# Find anagrams - Part 10
# Create the count of parent / child words by word - not just word group
Mike Babb  
babb.mike@outlook.com

In [1]:
# standard
from collections import Counter
import os
import sqlite3

In [2]:
# external
import pandas as pd

In [3]:
# custom
import _run_constants as rc
from part_00_file_db_utils import query_db, write_data_to_sqlite

# Libraries

In [4]:
db_path_name = os.path.join(rc.DB_PATH, rc.DB_NAME)

In [5]:
# break up the sql calls into batches of 1000 word groups
cuts = list(range(0, 217001, 1000))

In [6]:
# the from word id df
sql = 'select word_group_id, word_id from words;'
fw_df = query_db(sql = sql, db_path=rc.DB_PATH, db_name=rc.DB_NAME)
fw_df.columns = ['from_word_group_id', 'from_word_id']

# the to word id df
sql = 'select word_group_id, word_id from words;'
tw_df = query_db(sql = sql, db_path=rc.DB_PATH, db_name=rc.DB_NAME)
tw_df.columns = ['to_word_group_id', 'to_word_id']
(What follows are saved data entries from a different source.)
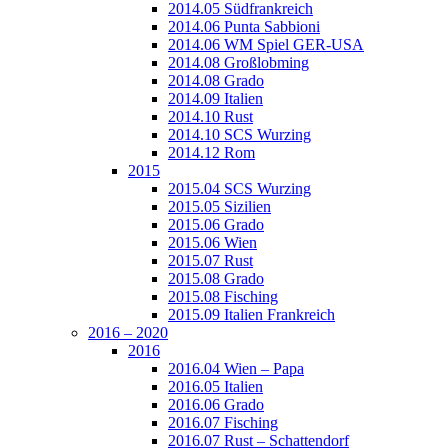
2014.05 Südfrankreich
2014.06 Punta Sabbioni
2014.06 WM Spiel GER-USA
2014.08 Großlobming
2014.08 Grado
2014.09 Italien
2014.10 Rust
2014.10 SCS Wurzing
2014.12 Rom
2015
2015.04 SCS Wurzing
2015.05 Sizilien
2015.06 Grado
2015.06 Wien
2015.07 Rust
2015.08 Grado
2015.08 Fisching
2015.09 Italien Frankreich
2016 – 2020
2016
2016.04 Wien – Papa
2016.05 Italien
2016.06 Grado
2016.07 Fisching
2016.07 Rust – Schattendorf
...query execution took: 0.94 seconds...
...query execution took: 0.78 seconds...


In [7]:
# counters
to_word_counter = Counter()
from_word_counter = Counter()
# enumerate the cuts, send to the SQLiteDB, get the data, and aggregate
for i_c, ii in enumerate(cuts[:-1]):
    print('#### TO WORDS')
    # to words
    sql = f'select from_word_group_id, to_word_group_id from anagram_groups where to_word_group_id >= {ii} and to_word_group_id < {cuts[i_c+ 1]};'
    
    print(sql)
    wg_df = query_db(sql = sql, db_path=rc.DB_PATH, db_name=rc.DB_NAME)
    print(wg_df.shape)
    # exapnd the from words
    wg_df = pd.merge(left = wg_df, right = fw_df)
    # expand the to words
    wg_df = pd.merge(left = wg_df, right = tw_df)
    
    wg_df = wg_df.drop_duplicates()
    print(wg_df.shape)    

    # count - and this is where it gets counter intuitive.
    # The to word counts are counts of from-to word pairs
    from_word_counter.update(wg_df['to_word_id'])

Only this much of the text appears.